Reading the article, and reflecting on our conversation, inspired three conclusions. First, we should call them the Balfour declarations, plural. Lord Balfour’s declaration wasn’t just one idiosyncratic British improvisation, Kramer explains, nor was it a British colonial power grab. Rather, it was one of many simultaneous affirmations. France, Italy, Japan, Siam, China and, most important, the United States of America echoed Balfour’s Declaration recognizing the Jews’ right to a national home in Palestine.
Second, the nineteenth century’s elaborate national matchmaking service, linking European national aspirations with geographic regions – as France became France, and Italy became Italy – went global after World War I.
On February 11, 1918, addressing a joint session of Congress, America’s president Woodrow Wilson proclaimed: “National aspirations must be respected; peoples may now be dominated and governed only by their own consent.”
The colonial empires were crumbling. Instead, peoples in Asia and Africa would achieve “self-determination,” expressing their collective nationalist identities through the political form of the nation state. The Balfour declarations, Wilson’s Fourteen Points, and the League of Nations mandate legitimized the quest for nationhood of all nations with a self-conscious identity. This process included the Jewish nation at the time and – trigger warning for right-wingers – the Palestinians, eventually.
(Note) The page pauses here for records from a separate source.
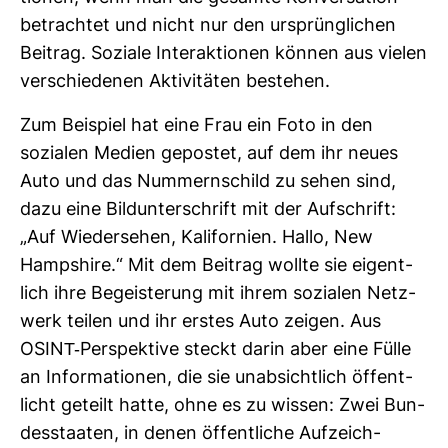
betrachtet und nicht nur den ursprüng­li­chen
Bei­trag. Soziale Inter­ak­tionen können aus vielen
ver­schie­denen Akti­vi­täten bestehen.
Zum Bei­spiel hat eine Frau ein Foto in den
sozialen Medien gepostet, auf dem ihr neues
Auto und das Num­mern­schild zu sehen sind,
dazu eine Bild­un­ter­schrift mit der Auf­schrift:
„Auf Wie­der­sehen, Kali­for­nien. Hallo, New
Hamp­shire.“ Mit dem Bei­trag wollte sie eigent­
lich ihre Begeis­te­rung mit ihrem sozialen Netz­
werk teilen und ihr erstes Auto zeigen. Aus
OSINT-​Per­spek­tive steckt darin aber eine Fülle
an Infor­ma­tionen, die sie unab­sicht­lich öffent­
licht geteilt hatte, ohne es zu wissen: Zwei Bun­
des­staaten, in denen öffent­liche Auf­zeich­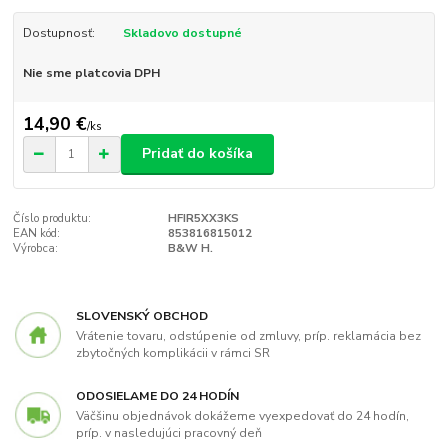
Dostupnosť:
Skladovo dostupné
Nie sme platcovia DPH
14,90 €
/
ks
Pridať do košíka
Číslo produktu:
HFIR5XX3KS
EAN kód:
853816815012
Výrobca:
B&W H.
SLOVENSKÝ OBCHOD
Vrátenie tovaru, odstúpenie od zmluvy, príp. reklamácia bez
zbytočných komplikácii v rámci SR
ODOSIELAME DO 24 HODÍN
Väčšinu objednávok dokážeme vyexpedovať do 24 hodín,
príp. v nasledujúci pracovný deň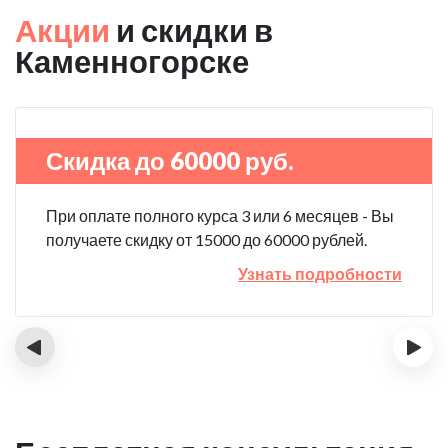
Акции
и скидки в
Каменногорске
Скидка до 60000 руб.
При оплате полного курса 3 или 6 месяцев - Вы
получаете скидку от 15000 до 60000 рублей.
Узнать подробности
‹
›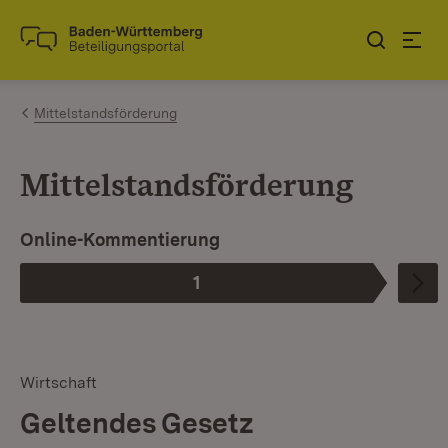
Zum Inhalt springen
Link zur Startseite
Mittelstandsförderung
Mittelstandsförderung
Online-Kommentierung
1
Phase
:
Wirtschaft
Geltendes Gesetz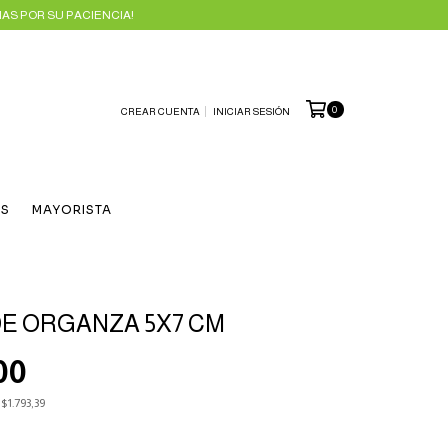
AS POR SU PACIENCIA!
0
CREAR CUENTA
INICIAR SESIÓN
ES
MAYORISTA
DE ORGANZA 5X7 CM
00
s
$1.793,39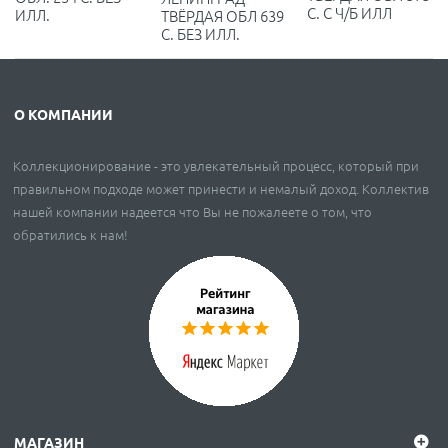
С. С Ч/Б ИЛЛ
ИЛЛ.
ТВЁРДАЯ ОБЛ 639
С. БЕЗ ИЛЛ.
О КОМПАНИИ
Коллекционирование - это увлекательный процесс, который при
правильном подходе может принести и немалый доход. Коллектив
нашей компании надеется что Вы не пожалеете о том, что
обратились к нам!
МАГАЗИН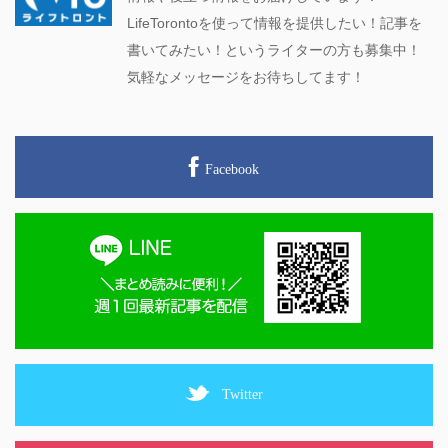
LifeTorontoを使って情報を提供したい！記事を
書いてみたい！というライターの方も募集中！
気軽なメッセージをお待ちしてます！
Facebook
Twitter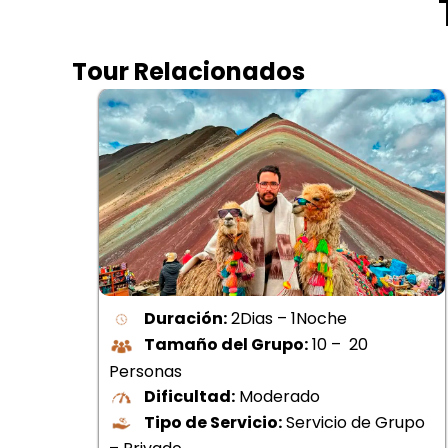
Tour Relacionados
Duración:
2Dias – 1Noche
Tamaño del Grupo:
10 – 20
Personas
Dificultad:
Moderado
Tipo de Servicio:
Servicio de Grupo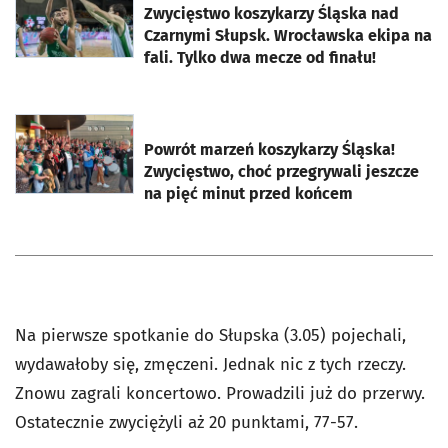
Zwycięstwo koszykarzy Śląska nad
Czarnymi Słupsk. Wrocławska ekipa na
fali. Tylko dwa mecze od finału!
otworzy się w nowej karcie
Powrót marzeń koszykarzy Śląska!
Zwycięstwo, choć przegrywali jeszcze
na pięć minut przed końcem
Na pierwsze spotkanie do Słupska (3.05) pojechali,
wydawałoby się, zmęczeni. Jednak nic z tych rzeczy.
Znowu zagrali koncertowo. Prowadzili już do przerwy.
Ostatecznie zwyciężyli aż 20 punktami, 77-57.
Thus, the historian in me responds to Hurwich-Kehat and Kramer. Thinking forward from past to present, I see how the Balfour declarations advanced Jewish nationalism, meaning Zionism.
Nevertheless, the proud Zionist activist in me shudders.
The Jews’ legitimacy as a nation doesn’t depend on one Balfour declaration from 1917 – or many of them. Jews didn’t need an international permission slip: not in 1917 nor even in 1947 from the United Nations, and certainly not today.
Such affirmations are welcome. They should help legitimize Zionism. But these documents are window dressing.